Tutorial: mapping parcel market values in Fort Worth
In this document, we’ll explain how to carry out an “open data” workflow, similar to many of the projects we work on at the TCU Center for Urban Studies. The ultimate goal is to create an interactive map of market values by land parcel in the City of Fort Worth just like the map below:
The entire workflow is “open” – meaning that this map can be reproduced using free and open data and free software. Let’s go!
Stage 1: Data acquisition
Our data sources for this project will come from the Tarrant Appraisal District, which makes many of its spatial and tabular datasets available for analysis. We’ll need two datasets from TAD to carry our our project: a shapefile of parcels for Tarrant County, and a data table that we can link to the parcels that will give us information about the market value of parcels.
The shapefile is available from TAD’s GIS data page at http://www.tad.org/gis-data. Find the link that says “Parcels (TAD’s Parcel Base Map, 115 MB)” and click to download to your machine. Unzip and store the data in a project folder where all of this data for this workflow will go. Next, to obtain the tabular data, visit http://www.tad.org/data/downloads. Click the first option for “PropertyData(formerly AAAA.txt)” and find the link for “PropertyData-FullSet(Delimited),” a pipe-delimited dataset that can be linked to the parcel data. Click to download to your computer, move it to your project directory and unzip. You’ll have a text file, “PropertyData.txt”, inside of a folder called “PropertyData(Delimited)”.
You may notice that both the geographic and tabular datasets are quite large. The parcels shapefile is 271MB unzipped, and the text file is 524MB. While this is not “big data” in a literal sense, it is large enough that we’ll want to do some pre-processing of the data to reduce its size before visualization.
To reduce the size of the shapefile, we’ll turn to QGIS, a free and open-source desktop GIS. If you don’t have QGIS installed, you can get it at http://qgis.org/en/site/. QGIS is great at handling large geographic datasets like this, making it a good fit for our project.
Stage 2: Simplification in QGIS
Open QGIS, and add the parcels to your new project (to do this, click Layer > Add Layer > Add Vector Layer). Browse to your project folder, where you should find the “Parcels_2015.shp” shapefile. Open the file; it’ll take a few moments to render on your screen. You are displaying nearly 620,000 parcels!

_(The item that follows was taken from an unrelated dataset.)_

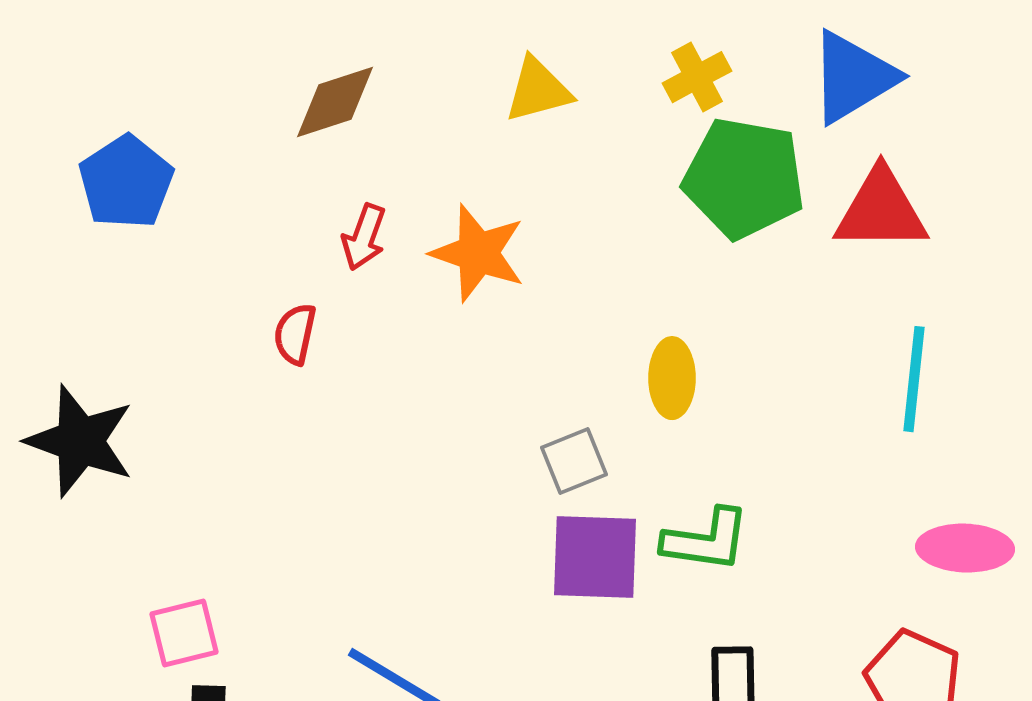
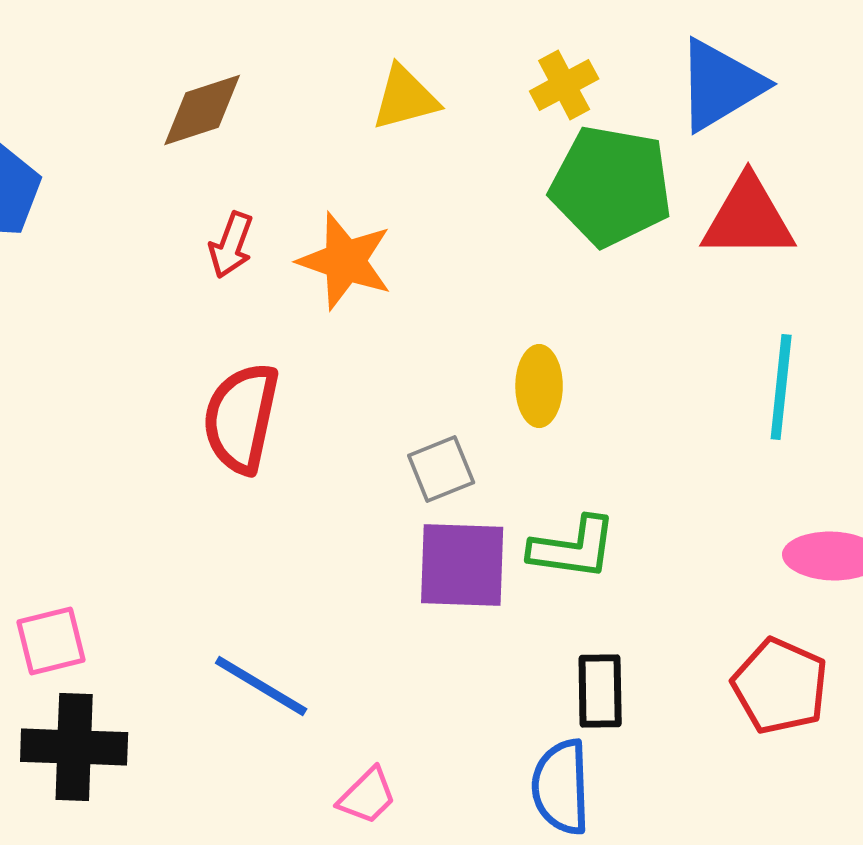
red semicircle: (295, 334) -> (241, 418), moved, size x1.8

While we will want to show the individual parcels on our final map, the precise detail of the parcels is less important to us than their eventual size, given that we are producing a visualization to highlight trends across the City of Fort Worth rather than any specific parcel. In turn, we can reduce the size of the parcels through simplification. QGIS uses the common Ramer-Douglas-Peucker algorithm for simplifying geometries. To access this algorithm, click Vector > Geometry Tools > Simplify Geometries and open the tool.
The tool will default to the parcels dataset, and ask you for a “Simplify tolerance.” In a nutshell, the algorithm tries to eliminate redundant vertices within the specified tolerance distance, specified in map units. Our data is stored in the State Plane Texas North Central projected coordinate system, which uses US Feet as its units of measurement; as such we’ll enter a value in feet here, and specify the name of a new output shapefile (we’re calling it “tad5ft.shp”). Simplifying geometries is often an iterative process in a GIS; the analyst will experiment with different tolerances, trying to achieve the right balance between file size and visual appearance – as too much simplification can make your shapes look quite distorted! We’ll settle on 5 feet here; this may not seem like a lot, but it makes a big difference, reducing our shapefile from 9.5 million vertices to around 3.5 million.

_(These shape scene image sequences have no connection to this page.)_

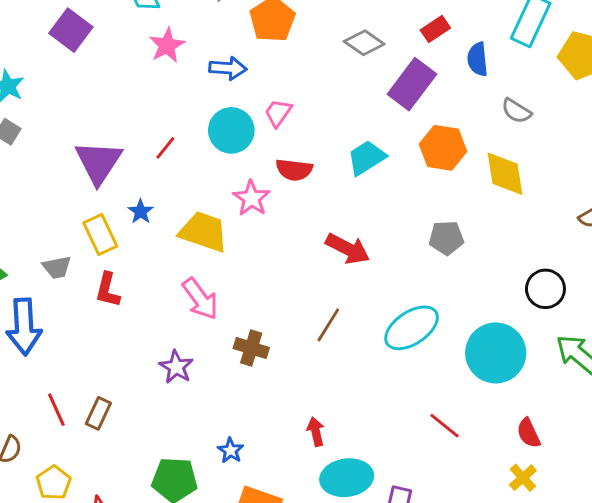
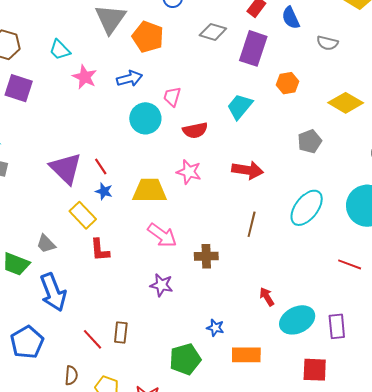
red line: (165, 148) -> (101, 167), moved, turned -54
orange hexagon: (443, 148) -> (288, 83), size x0.7
yellow diamond: (505, 174) -> (346, 103), moved, turned -32
pink star: (251, 198) -> (189, 172), moved
gray trapezoid: (57, 267) -> (46, 244), moved, turned 75

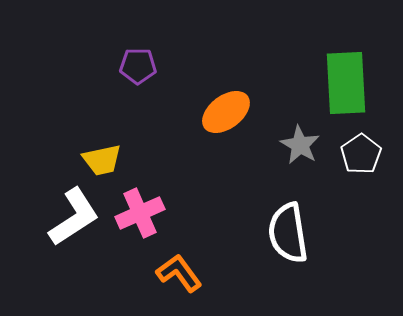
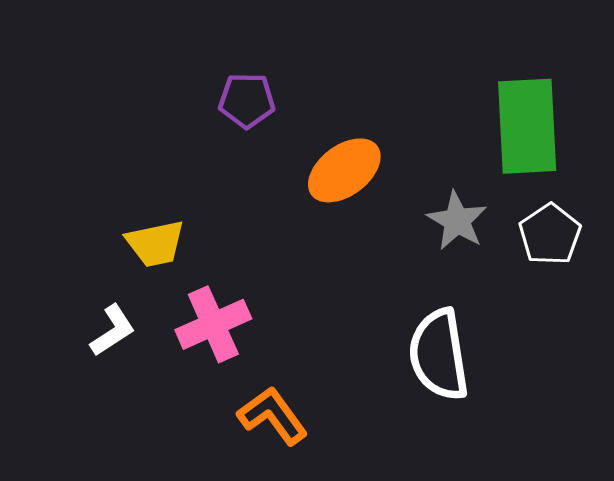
purple pentagon: (138, 66) -> (247, 100), moved
white L-shape: (74, 217) -> (113, 330), size x0.6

Now that we’ve reduced the size of the shapefile, we’ll need to do some further data processing before the data are ready for visualization. These tasks are well-suited for R, a powerful statistical programming language.

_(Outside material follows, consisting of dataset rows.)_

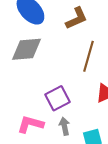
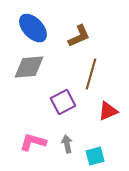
purple square: (57, 98) -> (63, 102), moved

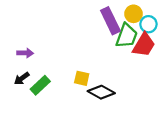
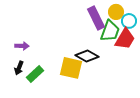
black arrow: (22, 78) -> (19, 68), turned -32
yellow square: (82, 78) -> (71, 68), size x1.6
black diamond: (101, 92) -> (87, 56), moved

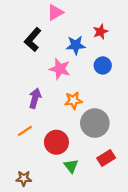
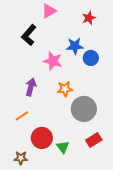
red star: (100, 32) -> (89, 18), moved
blue star: (76, 45) -> (75, 46), moved
red circle: (56, 142) -> (42, 138), moved

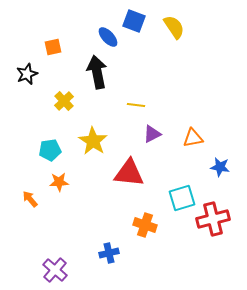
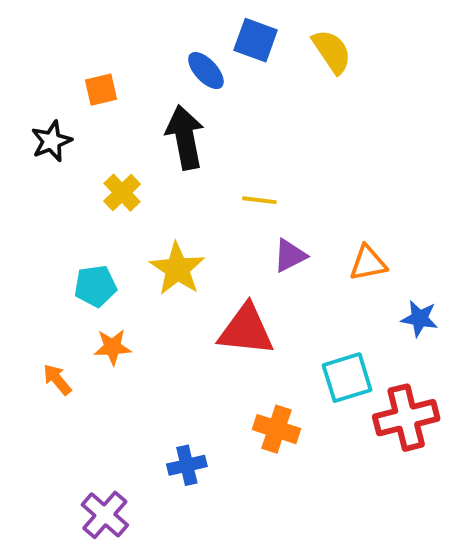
blue cross: (109, 253) -> (187, 465), moved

Stage 3: Data wrangling in R
The text file we obtained from the Tarrant Appraisal District contains about 1.5 million records; this makes it too big for Microsoft Excel, which can handle just over 1 million rows. As such, we’ll want to turn to a data programming language to process the dataset. Geography students at TCU learn Python (https://github.com/walkerke/geog30323) for working on these types of data projects; R is a fantastic option as well. If you are new to R, you’ll first want to install it from https://cran.r-project.org/, and then download RStudio (https://www.rstudio.com/products/RStudio/), an integrated development environment (IDE) for R.
A full treatment of how R works is beyond the scope of this document; however we’ll explain the steps we took to process the data along with code snippets. To reproduce, place this code in an R script saved in your project directory, and run it in RStudio.
We’ll first load in some R packages with the
library command; these gives us access to useful R functions beyond the base R installation. We then can read in the text file from TAD; as it is pipe-delimited, we’ll need to specify it accordingly. The dataset is big – but it can be reduced considerably as we don’t need all 1.5 million records and 56 columns in the dataset; just those records in the City of Fort Worth (identified by the code ‘026’) and columns that identify a parcel ID and its value.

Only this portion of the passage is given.